The data START

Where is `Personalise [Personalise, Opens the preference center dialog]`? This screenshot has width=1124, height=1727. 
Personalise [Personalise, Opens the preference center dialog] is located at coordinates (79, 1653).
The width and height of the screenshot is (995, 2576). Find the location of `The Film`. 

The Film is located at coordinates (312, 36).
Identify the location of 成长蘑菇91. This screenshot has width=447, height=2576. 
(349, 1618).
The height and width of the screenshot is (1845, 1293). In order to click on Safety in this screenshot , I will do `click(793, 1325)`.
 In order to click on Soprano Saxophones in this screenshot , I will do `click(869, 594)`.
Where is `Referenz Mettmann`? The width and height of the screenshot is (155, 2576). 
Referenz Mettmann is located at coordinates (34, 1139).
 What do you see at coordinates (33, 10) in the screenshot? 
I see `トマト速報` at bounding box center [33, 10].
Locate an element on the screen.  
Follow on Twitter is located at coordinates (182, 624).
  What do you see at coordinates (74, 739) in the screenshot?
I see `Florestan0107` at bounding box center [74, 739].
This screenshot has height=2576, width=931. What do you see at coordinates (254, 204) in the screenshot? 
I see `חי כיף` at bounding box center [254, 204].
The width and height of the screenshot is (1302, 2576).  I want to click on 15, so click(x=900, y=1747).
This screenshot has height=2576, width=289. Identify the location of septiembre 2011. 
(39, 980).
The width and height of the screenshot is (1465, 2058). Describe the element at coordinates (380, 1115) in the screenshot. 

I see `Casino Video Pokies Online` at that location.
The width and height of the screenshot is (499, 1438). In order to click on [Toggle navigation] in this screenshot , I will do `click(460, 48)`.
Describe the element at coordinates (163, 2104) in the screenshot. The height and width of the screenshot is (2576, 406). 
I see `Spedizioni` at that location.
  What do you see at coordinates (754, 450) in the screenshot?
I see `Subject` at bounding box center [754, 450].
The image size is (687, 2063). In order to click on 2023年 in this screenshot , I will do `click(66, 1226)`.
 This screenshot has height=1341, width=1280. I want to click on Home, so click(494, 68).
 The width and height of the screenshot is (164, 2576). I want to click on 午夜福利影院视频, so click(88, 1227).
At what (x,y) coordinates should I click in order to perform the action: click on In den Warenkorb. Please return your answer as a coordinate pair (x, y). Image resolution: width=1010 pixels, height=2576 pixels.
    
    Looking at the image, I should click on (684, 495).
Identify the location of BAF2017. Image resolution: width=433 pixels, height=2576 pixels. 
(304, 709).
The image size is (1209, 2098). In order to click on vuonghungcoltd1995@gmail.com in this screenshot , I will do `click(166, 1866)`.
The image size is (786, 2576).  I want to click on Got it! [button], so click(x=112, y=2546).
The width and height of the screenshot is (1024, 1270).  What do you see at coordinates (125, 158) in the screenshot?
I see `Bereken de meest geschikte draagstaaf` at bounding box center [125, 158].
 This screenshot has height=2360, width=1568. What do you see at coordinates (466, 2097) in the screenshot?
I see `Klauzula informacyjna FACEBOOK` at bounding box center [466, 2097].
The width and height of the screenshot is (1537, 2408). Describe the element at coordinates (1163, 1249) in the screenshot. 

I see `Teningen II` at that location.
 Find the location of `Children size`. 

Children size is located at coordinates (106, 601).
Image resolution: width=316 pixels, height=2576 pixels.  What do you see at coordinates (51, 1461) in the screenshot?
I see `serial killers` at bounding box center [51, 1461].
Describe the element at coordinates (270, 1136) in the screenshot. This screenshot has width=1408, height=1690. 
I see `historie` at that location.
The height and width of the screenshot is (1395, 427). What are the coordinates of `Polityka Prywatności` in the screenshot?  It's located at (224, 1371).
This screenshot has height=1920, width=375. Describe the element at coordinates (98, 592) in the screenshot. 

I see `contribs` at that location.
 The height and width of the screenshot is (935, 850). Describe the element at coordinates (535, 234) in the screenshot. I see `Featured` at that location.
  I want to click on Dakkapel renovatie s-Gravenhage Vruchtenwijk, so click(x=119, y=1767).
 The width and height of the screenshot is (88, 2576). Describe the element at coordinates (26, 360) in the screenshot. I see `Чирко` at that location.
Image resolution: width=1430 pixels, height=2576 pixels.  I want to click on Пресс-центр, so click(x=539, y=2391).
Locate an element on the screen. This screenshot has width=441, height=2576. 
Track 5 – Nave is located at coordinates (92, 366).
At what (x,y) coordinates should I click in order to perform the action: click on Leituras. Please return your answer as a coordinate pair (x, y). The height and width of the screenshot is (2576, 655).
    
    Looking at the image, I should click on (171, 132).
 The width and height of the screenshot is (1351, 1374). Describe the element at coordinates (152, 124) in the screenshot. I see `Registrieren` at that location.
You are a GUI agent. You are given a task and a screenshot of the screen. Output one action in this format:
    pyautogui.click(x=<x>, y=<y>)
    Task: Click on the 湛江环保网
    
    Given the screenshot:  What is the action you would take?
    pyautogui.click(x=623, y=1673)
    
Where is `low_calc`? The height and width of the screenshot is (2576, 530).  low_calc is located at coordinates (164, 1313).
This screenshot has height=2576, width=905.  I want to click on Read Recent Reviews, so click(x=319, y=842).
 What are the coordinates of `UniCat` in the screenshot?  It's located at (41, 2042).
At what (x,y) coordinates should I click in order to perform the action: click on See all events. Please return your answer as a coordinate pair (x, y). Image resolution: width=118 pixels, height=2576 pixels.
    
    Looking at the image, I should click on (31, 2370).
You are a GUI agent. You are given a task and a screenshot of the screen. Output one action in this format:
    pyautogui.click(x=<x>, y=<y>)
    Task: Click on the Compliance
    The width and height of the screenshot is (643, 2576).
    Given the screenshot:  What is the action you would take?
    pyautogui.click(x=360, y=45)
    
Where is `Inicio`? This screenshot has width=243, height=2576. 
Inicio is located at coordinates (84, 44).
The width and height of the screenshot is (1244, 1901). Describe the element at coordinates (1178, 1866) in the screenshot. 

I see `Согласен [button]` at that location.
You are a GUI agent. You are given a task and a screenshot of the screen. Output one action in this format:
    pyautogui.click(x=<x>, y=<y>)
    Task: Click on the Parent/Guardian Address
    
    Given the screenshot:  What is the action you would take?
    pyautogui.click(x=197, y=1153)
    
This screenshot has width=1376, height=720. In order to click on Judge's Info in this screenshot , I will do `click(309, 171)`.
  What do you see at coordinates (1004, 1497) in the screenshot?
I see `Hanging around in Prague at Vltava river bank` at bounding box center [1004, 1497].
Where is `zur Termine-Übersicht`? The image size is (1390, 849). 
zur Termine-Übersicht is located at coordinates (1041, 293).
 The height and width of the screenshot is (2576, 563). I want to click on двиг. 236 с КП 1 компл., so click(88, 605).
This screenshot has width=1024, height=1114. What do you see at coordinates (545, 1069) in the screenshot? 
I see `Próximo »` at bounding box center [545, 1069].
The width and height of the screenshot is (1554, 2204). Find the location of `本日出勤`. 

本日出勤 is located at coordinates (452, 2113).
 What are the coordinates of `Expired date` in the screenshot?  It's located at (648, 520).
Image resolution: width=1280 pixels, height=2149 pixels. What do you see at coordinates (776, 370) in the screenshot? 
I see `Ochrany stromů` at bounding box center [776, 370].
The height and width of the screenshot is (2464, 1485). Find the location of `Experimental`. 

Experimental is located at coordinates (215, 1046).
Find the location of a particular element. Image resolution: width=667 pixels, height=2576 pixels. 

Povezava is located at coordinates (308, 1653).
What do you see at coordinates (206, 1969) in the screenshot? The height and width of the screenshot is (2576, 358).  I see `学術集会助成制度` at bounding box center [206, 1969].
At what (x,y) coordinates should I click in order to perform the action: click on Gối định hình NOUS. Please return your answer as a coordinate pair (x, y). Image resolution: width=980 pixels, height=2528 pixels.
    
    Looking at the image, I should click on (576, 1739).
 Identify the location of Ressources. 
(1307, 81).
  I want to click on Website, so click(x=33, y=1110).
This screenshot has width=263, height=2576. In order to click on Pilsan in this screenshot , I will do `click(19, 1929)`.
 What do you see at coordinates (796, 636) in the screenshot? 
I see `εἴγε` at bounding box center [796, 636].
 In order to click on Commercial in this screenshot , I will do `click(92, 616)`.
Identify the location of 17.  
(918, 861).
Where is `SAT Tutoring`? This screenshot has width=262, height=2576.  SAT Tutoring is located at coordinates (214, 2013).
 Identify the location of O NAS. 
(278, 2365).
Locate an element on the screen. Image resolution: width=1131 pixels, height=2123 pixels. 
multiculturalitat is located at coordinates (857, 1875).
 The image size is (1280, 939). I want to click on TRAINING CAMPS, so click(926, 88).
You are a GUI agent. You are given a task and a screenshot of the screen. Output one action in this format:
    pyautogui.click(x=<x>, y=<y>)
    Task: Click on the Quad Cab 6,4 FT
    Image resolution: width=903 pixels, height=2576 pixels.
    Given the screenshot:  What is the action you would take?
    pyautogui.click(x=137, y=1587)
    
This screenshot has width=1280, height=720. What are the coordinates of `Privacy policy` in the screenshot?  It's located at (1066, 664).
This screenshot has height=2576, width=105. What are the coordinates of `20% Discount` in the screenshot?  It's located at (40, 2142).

The data END

Retype the records above exactly, from their first line through the line that contains "In order to click on Soprano", and stop there.

## Answer to this task:
Where is `Personalise [Personalise, Opens the preference center dialog]`? This screenshot has width=1124, height=1727. 
Personalise [Personalise, Opens the preference center dialog] is located at coordinates (79, 1653).
The width and height of the screenshot is (995, 2576). Find the location of `The Film`. 

The Film is located at coordinates (312, 36).
Identify the location of 成长蘑菇91. This screenshot has width=447, height=2576. 
(349, 1618).
The height and width of the screenshot is (1845, 1293). In order to click on Safety in this screenshot , I will do `click(793, 1325)`.
 In order to click on Soprano Saxophones in this screenshot , I will do `click(869, 594)`.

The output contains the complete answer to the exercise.